Most models show relatively low usage of Edit/Replace, Submit, and Bash tools compared to Default and Search categories. These usage patterns align with the performance results, where o3’s exhaustive search approach and Claude 4 Sonnet’s balanced strategy both contribute to their strong accuracy scores, though at different computational costs.
Methodology
For the standardized harness, we used the one created by the SWE-agent team. The agentic tools provided included the ability to edit and search files, use bash commands, diff files, and more. You can find more information here: SWE Agent.
We used the SWE-bench Verified subset of the dataset. SWE-bench Verified is a human validated section of the SWE-bench dataset released by Open AI in August 2024. Each task in the split has been carefully reviewed and validated by human experts, resulting in a curated set of 500 high-quality test cases from the original benchmark. You can find more information about the Verified split of the dataset here.
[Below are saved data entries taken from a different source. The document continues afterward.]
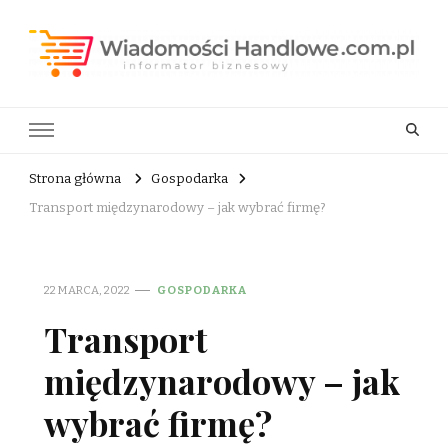
Wiadomości Handlowe . com.pl
informator biznesowy
Strona główna
Gospodarka
Transport międzynarodowy – jak wybrać firmę?
22 MARCA, 2022
GOSPODARKA
Transport
międzynarodowy – jak
wybrać firmę?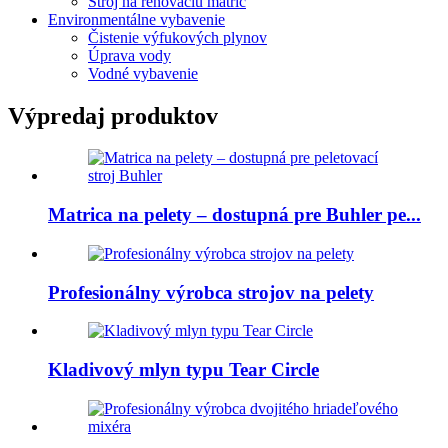
Stroj na renováciu matríc
Environmentálne vybavenie
Čistenie výfukových plynov
Úprava vody
Vodné vybavenie
Výpredaj produktov
Matrica na pelety – dostupná pre Buhler pe...
Profesionálny výrobca strojov na pelety
Kladivový mlyn typu Tear Circle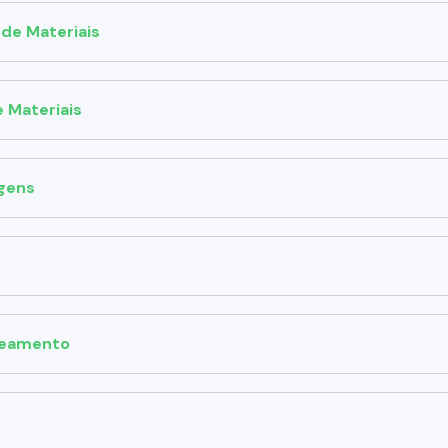
de Materiais
 Materiais
gens
treamento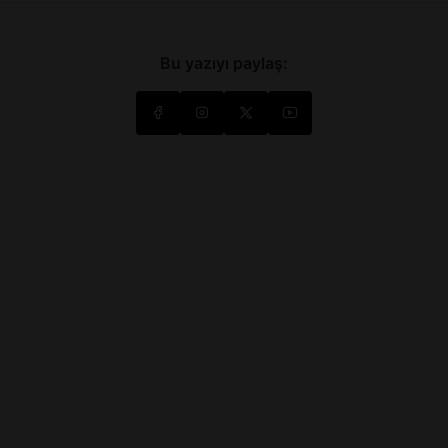
Bu yazıyı paylaş: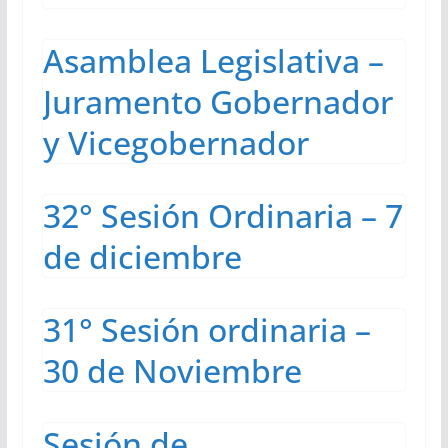
Asamblea Legislativa –
Juramento Gobernador
y Vicegobernador
32° Sesión Ordinaria – 7
de diciembre
31° Sesión ordinaria –
30 de Noviembre
Sesión de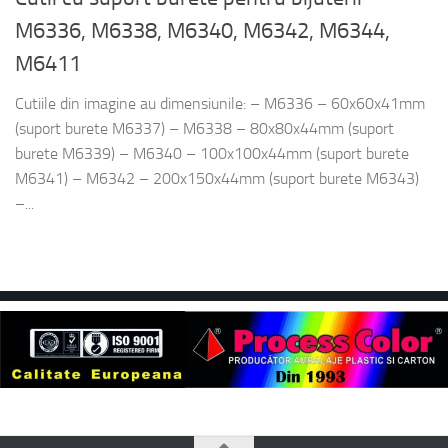
M6336, M6338, M6340, M6342, M6344,
M6411
Cutiile din imagine au dimensiunile: – M6336 – 60x60x41mm
(suport burete M6337) – M6338 – 80x80x44mm (suport
burete M6339) – M6340 – 100x100x44mm (suport burete
M6341) – M6342 – 200x150x44mm (suport burete M6343)
–...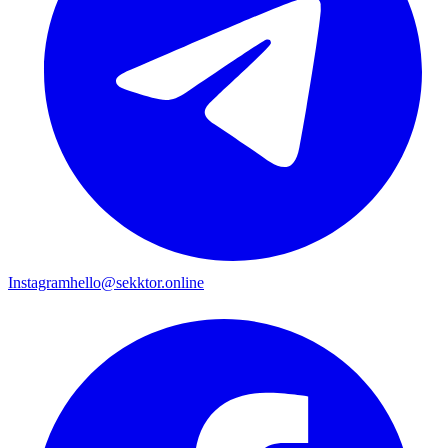
Instagram
hello@sekktor.online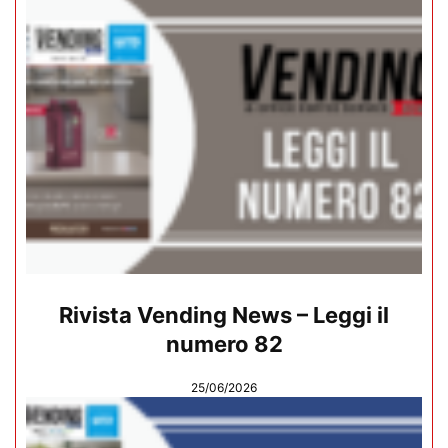
Rivista Vending News – Leggi il
numero 82
25/06/2026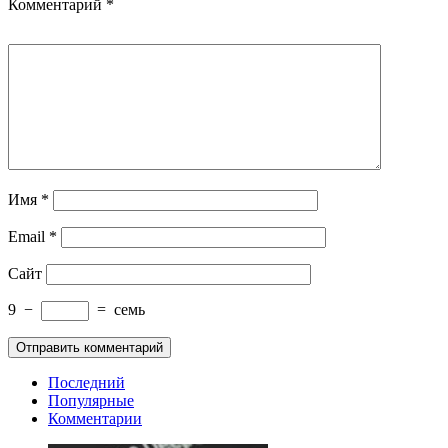
Комментарий
*
Имя
*
Email
*
Сайт
9
−
=
семь
Последний
Популярные
Комментарии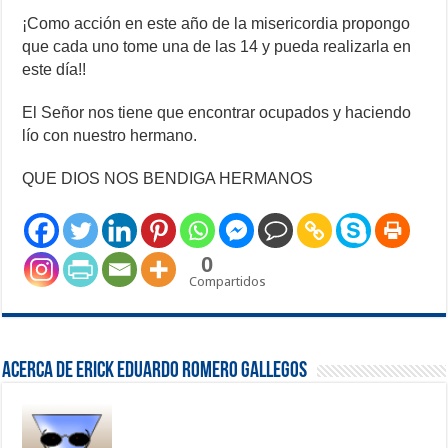
¡Como acción en este año de la misericordia propongo
que cada uno tome una de las 14 y pueda realizarla en
este día!!
El Señor nos tiene que encontrar ocupados y haciendo
lío con nuestro hermano.
QUE DIOS NOS BENDIGA HERMANOS
0
Compartidos
Acerca de Erick Eduardo Romero Gallegos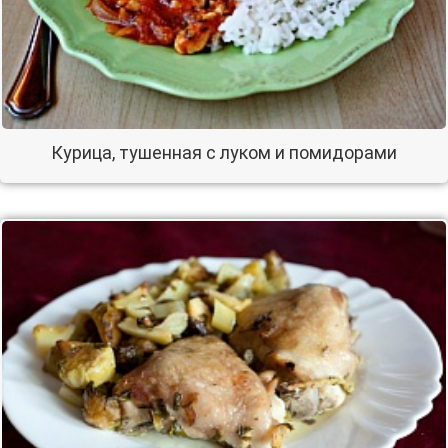
Курица, тушенная с луком и помидорами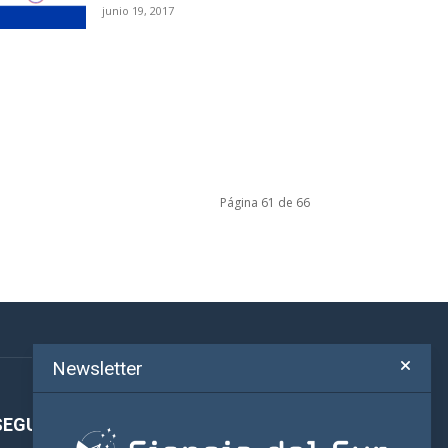
junio 19, 2017
Página 61 de 66
Newsletter
SEGUINOS!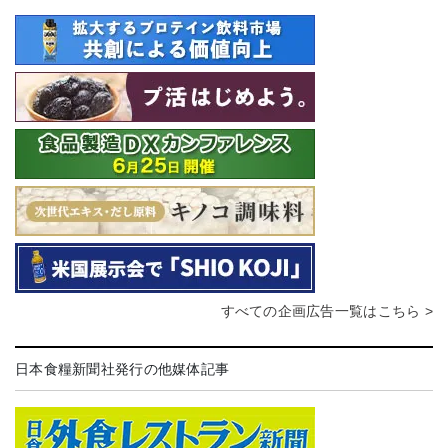
すべての企画広告一覧はこちら >
日本食糧新聞社発行の他媒体記事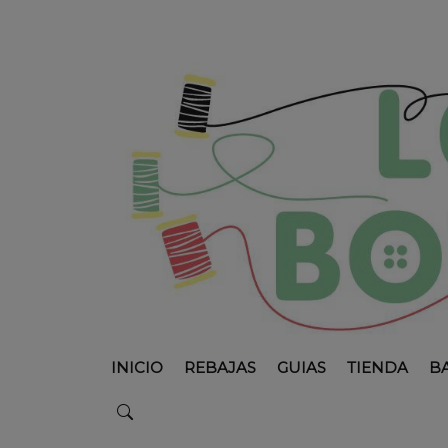
INICIO
REBAJAS
GUIAS
TIENDA
B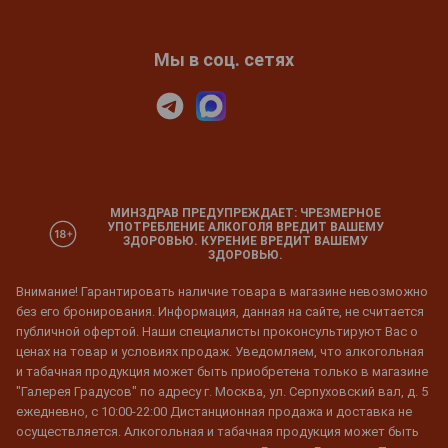
Мы в соц. сетях
МИНЗДРАВ ПРЕДУПРЕЖДАЕТ: ЧРЕЗМЕРНОЕ
УПОТРЕБЛЕНИЕ АЛКОГОЛЯ ВРЕДИТ ВАШЕМУ
ЗДОРОВЬЮ. КУРЕНИЕ ВРЕДИТ ВАШЕМУ
ЗДОРОВЬЮ.
Внимание! Гарантировать наличие товара в магазине невозможно
без его бронирования. Информация, данная на сайте, не считается
публичной офертой. Наши специалисты проконсультируют Вас о
ценах на товар и условиях продаж. Уведомляем, что алкогольная
и табачная продукция может быть приобретена только в магазине
"Галерея Градусов" по адресу г. Москва, ул. Серпуховский вал, д. 5
ежедневно, с 10:00-22:00 Дистанционная продажа и доставка не
осуществляется. Алкогольная и табачная продукция может быть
All models had access to the same tools to ensure a fair, apples-to-apples comparison. Models were run with the default configuration given by the provider, except for the max token limit, which was always set to the highest value possible. Due to the limiting amount of cache break points per Anthropic API key, we used the rotating key option provided by SWE-agent.
All experiments were ran on a 8 vCPU, 32GB RAM EC2 instance. Latency was calculated starting with the first step the model took within each task.
Evaluated models were constrained to a maximum of 150 steps per task. This limit was determined by analyzing the highest step count needed to resolve instances in the “1-4 hours” difficulty category, with a 150% buffer added to ensure fair comparison across all models. We selected the “1-4 hours” difficulty category (comprising 42 instances) as it provided the optimal balance of complexity and variance. This allowed us to capture a comprehensive range of steps between resolved instances, where a “step” is a single interaction turn within the SWE-agent framework. Both larger and smaller models were evaluated across this test set.
It may be possible to build a better harnesses than SWE-Agent for a given model - for example, Anthropic has claimed their custom harness leads to a ten percentage point improvement in accuracy. However, our aim was to adopt a fair framework with which to evaluate all models.